Deep Learning for Computer Vision based Activity Recognition and Fall Detection of the Elderly: a Systematic Review
F. Xavier Gaya-Morey, Cristina Manresa-Yee, Jose M. Buades-Rubio
TL;DR
This systematic review examines the literature pertaining to fall detection and Human Activity Recognition for the elderly, two critical tasks for ensuring their safety when living alone, and emphasizes the utilization of Deep Learning approaches on computer vision data, reflecting current trends in the field.
Abstract
As the percentage of elderly people in developed countries increases worldwide, the healthcare of this collective is a worrying matter, especially if it includes the preservation of their autonomy.

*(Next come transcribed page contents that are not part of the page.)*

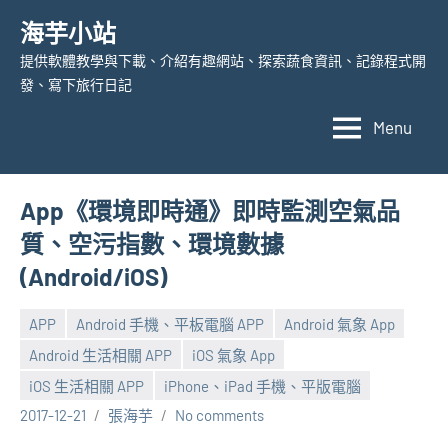
Skip
海芋小站
to
提供軟體教學與下載、介紹有趣網站、探索蔬食資訊、記錄程式開
content
發、寫下旅行日記
Menu
App《環境即時通》即時監測空氣品
質、空污指數、環境數據
(Android/iOS)
APP
Android 手機、平板電腦 APP
Android 氣象 App
Android 生活相關 APP
iOS 氣象 App
iOS 生活相關 APP
iPhone、iPad 手機、平版電腦
2017-12-21
張海芋
No comments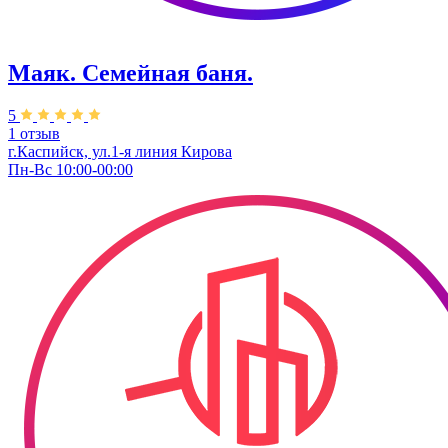
Маяк. Семейная баня.
5
1 отзыв
г.Каспийск, ​ул.1-я линия Кирова
Пн-Вс 10:00-00:00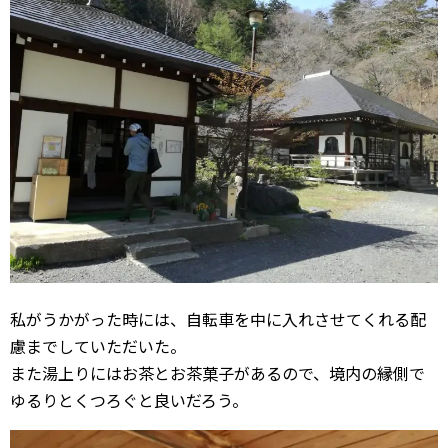
私がうかがった時には、自転車を中に入れさせてくれる配
慮までしていただいた。
また湯上りにはお茶とお茶菓子があるので、境内の縁側で
ゆるりとくつろぐと良いだろう。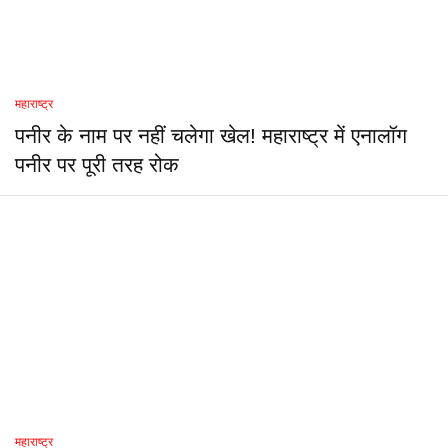
महाराष्ट्र
पनीर के नाम पर नहीं चलेगा खेल! महाराष्ट्र में एनालॉग
पनीर पर पूरी तरह रोक
महाराष्ट्र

In this direction, many studies are being published on Ambient Assisted Living (AAL) systems, which help to reduce the preoccupations raised by the independent living of the elderly. In this study, a systematic review of the literature is presented on fall detection and Human Activity Recognition (HAR) for the elderly, as the two main tasks to solve to guarantee the safety of elderly people living alone. To address the current tendency to perform these two tasks, the review focuses on the use of Deep Learning (DL) based approaches on computer vision data. In addition, different collections of data like DL models, datasets or hardware (e.g. depth or thermal cameras) are gathered from the reviewed studies and provided for reference in future studies. Strengths and weaknesses of existing approaches are also discussed and, based on them, our recommendations for future works are provided.